Social Security is Inheritance Security

I'm feeling all "United-States-of-Obama" at the moment, all sweetly in agreement with others who have moved beyond the old disputes. I just read Michael Kinsley who, in the previous age of darkness, we would have called a "liberal." But whether he has changed or I have changed, or maybe we've all changed (or been changed), he makes a lot of sense in his recent TIME essay, "Entitlement Myths" (Feb. 9, 2009).

His point is essentially that whereas Social Security was established to protect the aged against poverty and suffering in their years of disability or retirement, it has become a way of saving money to pass along to your children.

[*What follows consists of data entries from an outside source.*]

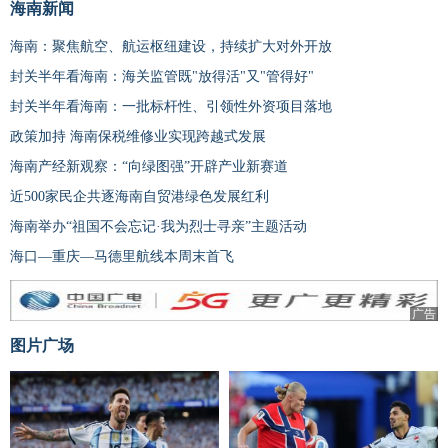
海南新闻
海南：聚焦航空、航运枢纽建设，持续扩大对外开放
封关半年看海南：海关监管既"放得活"又"管得好"
封关半年看海南：一批标杆性、引领性外资项目落地
政策加持 海南保税维修业实现跨越式发展
海南产经新观察：“向绿图强”开辟产业新赛道
近500家民企共逐海南自贸港绿色发展红利
海南举办“祖国不会忘记·我为烈士寻亲”主题活动
海口—重庆—马德里航线本周末首飞
广告
图片广场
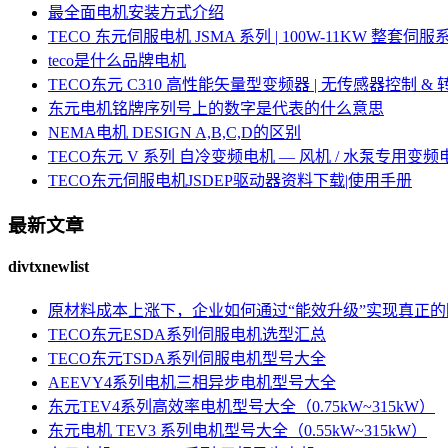
最全面电机安装方式介绍
TECO 东元伺服电机 JSMA 系列 | 100W-11KW 整套
teco是什么品牌电机
TECO东元 C310 高性能矢量型变频器 | 无传感器控制 &
东元电机铭牌序列号上的数字是代表的什么意思
NEMA电机 DESIGN A,B,C,D的区别
TECO东元 V 系列 自冷变频电机 — 风机 / 水泵专用变频
TECO东元伺服电机JSDEP驱动器资料下载|使用手册
最新文章
divtxnewlist
原材料成本上涨下，企业如何通过“能效升级”实现真正
TECO东元ESDA系列伺服电机选型汇总
TECO东元TSDA系列伺服电机型号大全
AEEVY4系列电机三相异步电机型号大全
东元TEV4系列高效率电机型号大全（0.75kW~315kW）
东元电机 TEV3 系列电机型号大全（0.55kW~315kW）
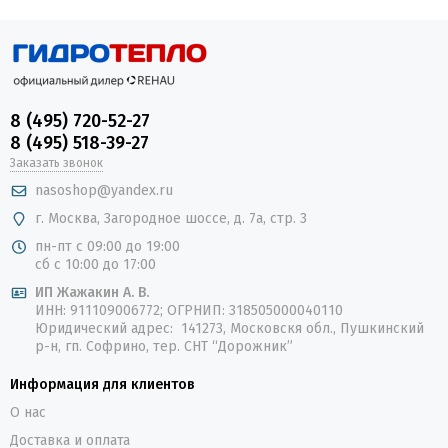
8 (495) 720-52-27
8 (495) 518-39-27
Заказать звонок
nasoshop@yandex.ru
г. Москва, Загородное шоссе, д. 7а, стр. 3
пн-пт с 09:00 до 19:00
сб с 10:00 до 17:00
ИП Жажакин А. В.
ИНН: 911109006772; ОГРНИП: 318505000040110
Юридический адрес: 141273, Московскя обл., Пушкинский
р-н, гп. Софрино, тер. СНТ “Дорожник”
Информация для клиентов
О нас
Доставка и оплата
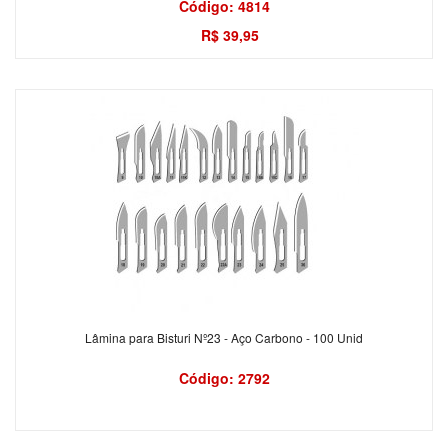
Código: 4814
R$ 39,95
Lâmina para Bisturi Nº23 - Aço Carbono - 100 Unid
Código: 2792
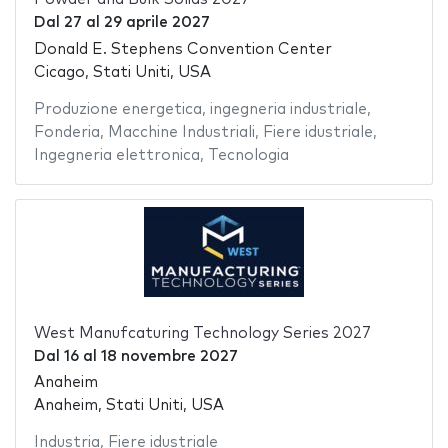
Dal
27
al
29 aprile 2027
Donald E. Stephens Convention Center
Cicago, Stati Uniti, USA
Produzione energetica
,
ingegneria industriale
,
Fonderia
,
Macchine Industriali
,
Fiere idustriale
,
Ingegneria elettronica
,
Tecnologia
West Manufcaturing Technology Series 2027
Dal
16
al
18 novembre 2027
Anaheim
Anaheim, Stati Uniti, USA
Industria
,
Fiere idustriale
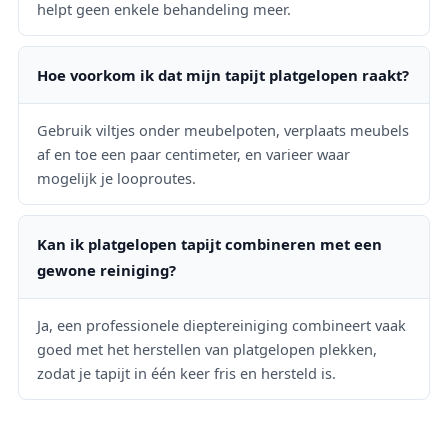
helpt geen enkele behandeling meer.
Hoe voorkom ik dat mijn tapijt platgelopen raakt?
Gebruik viltjes onder meubelpoten, verplaats meubels
af en toe een paar centimeter, en varieer waar
mogelijk je looproutes.
Kan ik platgelopen tapijt combineren met een
gewone reiniging?
Ja, een professionele dieptereiniging combineert vaak
goed met het herstellen van platgelopen plekken,
zodat je tapijt in één keer fris en hersteld is.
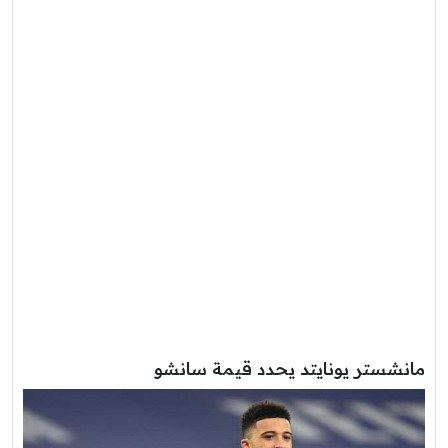
مانشستر يونايتد يحدد قيمة سانشو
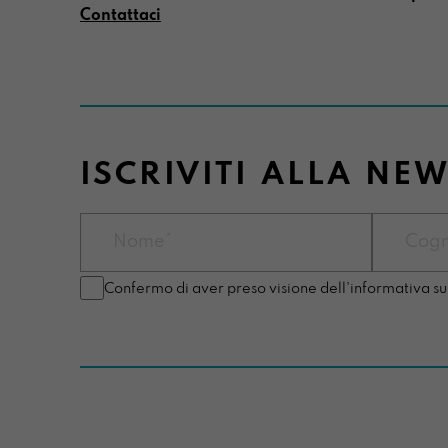
Contattaci
ISCRIVITI ALLA NE
Confermo di aver preso visione dell'informativa su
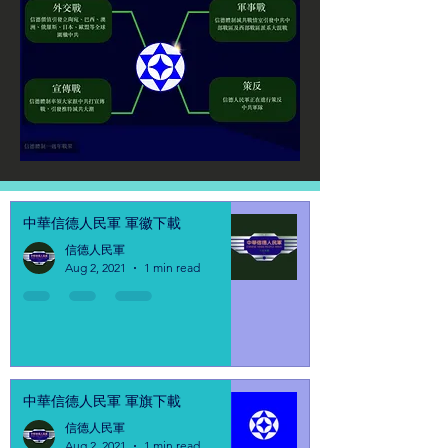
中華信德人民軍 軍徽下載
信德人民軍
Aug 2, 2021
1 min read
中華信德人民軍 軍旗下載
信德人民軍
Aug 2, 2021
1 min read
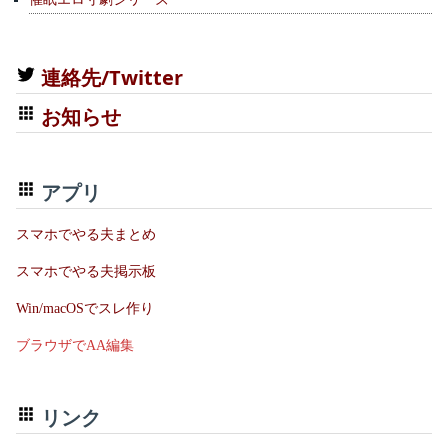
連絡先/Twitter
お知らせ
アプリ
スマホでやる夫まとめ
スマホでやる夫掲示板
Win/macOSでスレ作り
ブラウザでAA編集
リンク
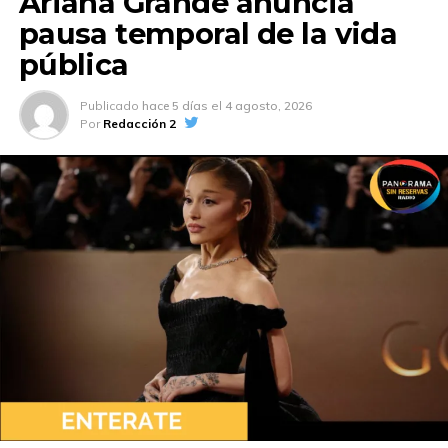
Ariana Grande anuncia
Tuit falso desata polémica entre Bellakath y
pausa temporal de la vida
Wendy Guevara
pública
Publicado
hace 5 días
el
4 agosto, 2026
Por
Redacción 2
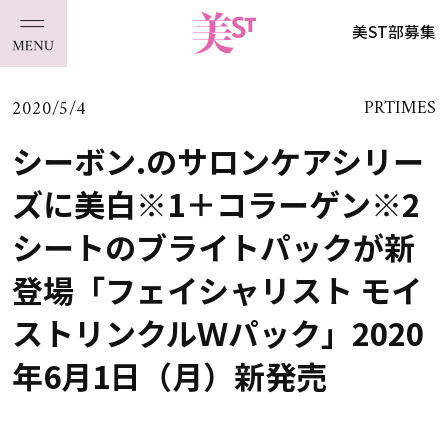
美ST部募集
2020/5/4
PRTIMES
シーボン.のサロンケアシリー
ズに美白※1＋コラーゲン※2
シートのブライトパックが新
登場「フェイシャリスト モイ
ストリンクルＷパック」2020
年6月1日（月）新発売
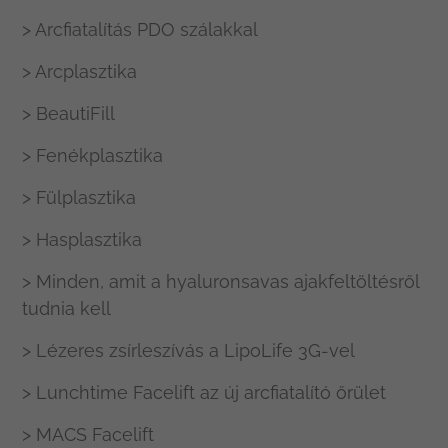
> Arcfiatalítás PDO szálakkal
> Arcplasztika
> BeautiFill
> Fenékplasztika
> Fülplasztika
> Hasplasztika
> Minden, amit a hyaluronsavas ajakfeltöltésről
tudnia kell
> Lézeres zsírleszívás a LipoLife 3G-vel
> Lunchtime Facelift az új arcfiatalító őrület
> MACS Facelift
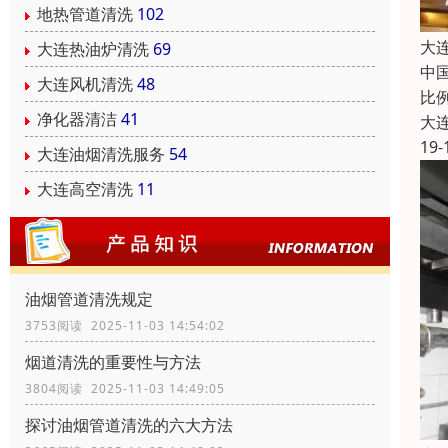
地热管道清洗
102
大
大连热油炉清洗
69
中
大连风机清洗
48
比
净化器清洁
41
大
19-
大连油烟清洗服务
54
大连高空清洗
11
油烟管道清洗规定
3753阅读 2025-11-03 14:54:02
烟道清洗的重要性与方法
3804阅读 2025-11-03 14:49:05
探讨油烟管道清洗的六大方法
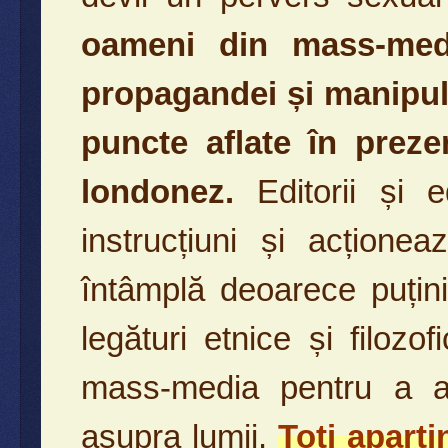
oameni din mass-medi
propagandei și manipula
puncte aflate în preze
londonez.
Editorii și ed
instrucțiuni și acțione
întâmplă deoarece puțini
legături etnice și filozof
mass-media pentru a a
asupra lumii.
Toți aparți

Meanwhile, though, families--middle-class families, not just rich ones--are passing hundreds of thousands of dollars on to the next generation in their wills. Fair enough, if they worked for the money and saved it. In fact, wonderful. But much of this generosity, it turns out, is made possible by Social Security and Medicare. How much? Hard to say. What is easier to say with certainty is that most people today and in the future will get more back from these entitlement programs in retirement than they put in during their working lives.

Medicare and Social Security are supposed to be insurance against the perils of old age: poverty and illness. They are not supposed to be gifts or subsidies to the children of retirees. Yet that is what, in large part, they have become. The reason for insurance is that you can't predict the future. If an elderly woman has diabetes and her husband needs heart surgery, then dies anyway, leaving her impoverished, Medicare and Social Security should be there for her. And if it all costs far more than she ever put into the system, that's O.K. too.

But if our elderly woman dies with $691,000 in the bank, it's evident that she didn't need the government money to pay for her health care or to avoid plunging into poverty. She wasn't lying or cheating--she might have been legitimately worried--but her worries turned out to be unnecessary. And society, having kept its promise to her, should get at least part of that money back. Oh, yes, designing a system to achieve this would be a nightmare--maybe impossible. The incentive for old folks to squander their savings would be enormous. Maybe it can't work.
Social Security is childrens' inheritance security at the expense of national economic security.

When George W. Bush won the 2004 election he began spending his political capital attempting to reform Social Security. He utterly failed and sent his capital down a political rat hole. Kinsley challenges President Obama to keep this question in mind as we enter what the President has called a "new age" of "hard choices."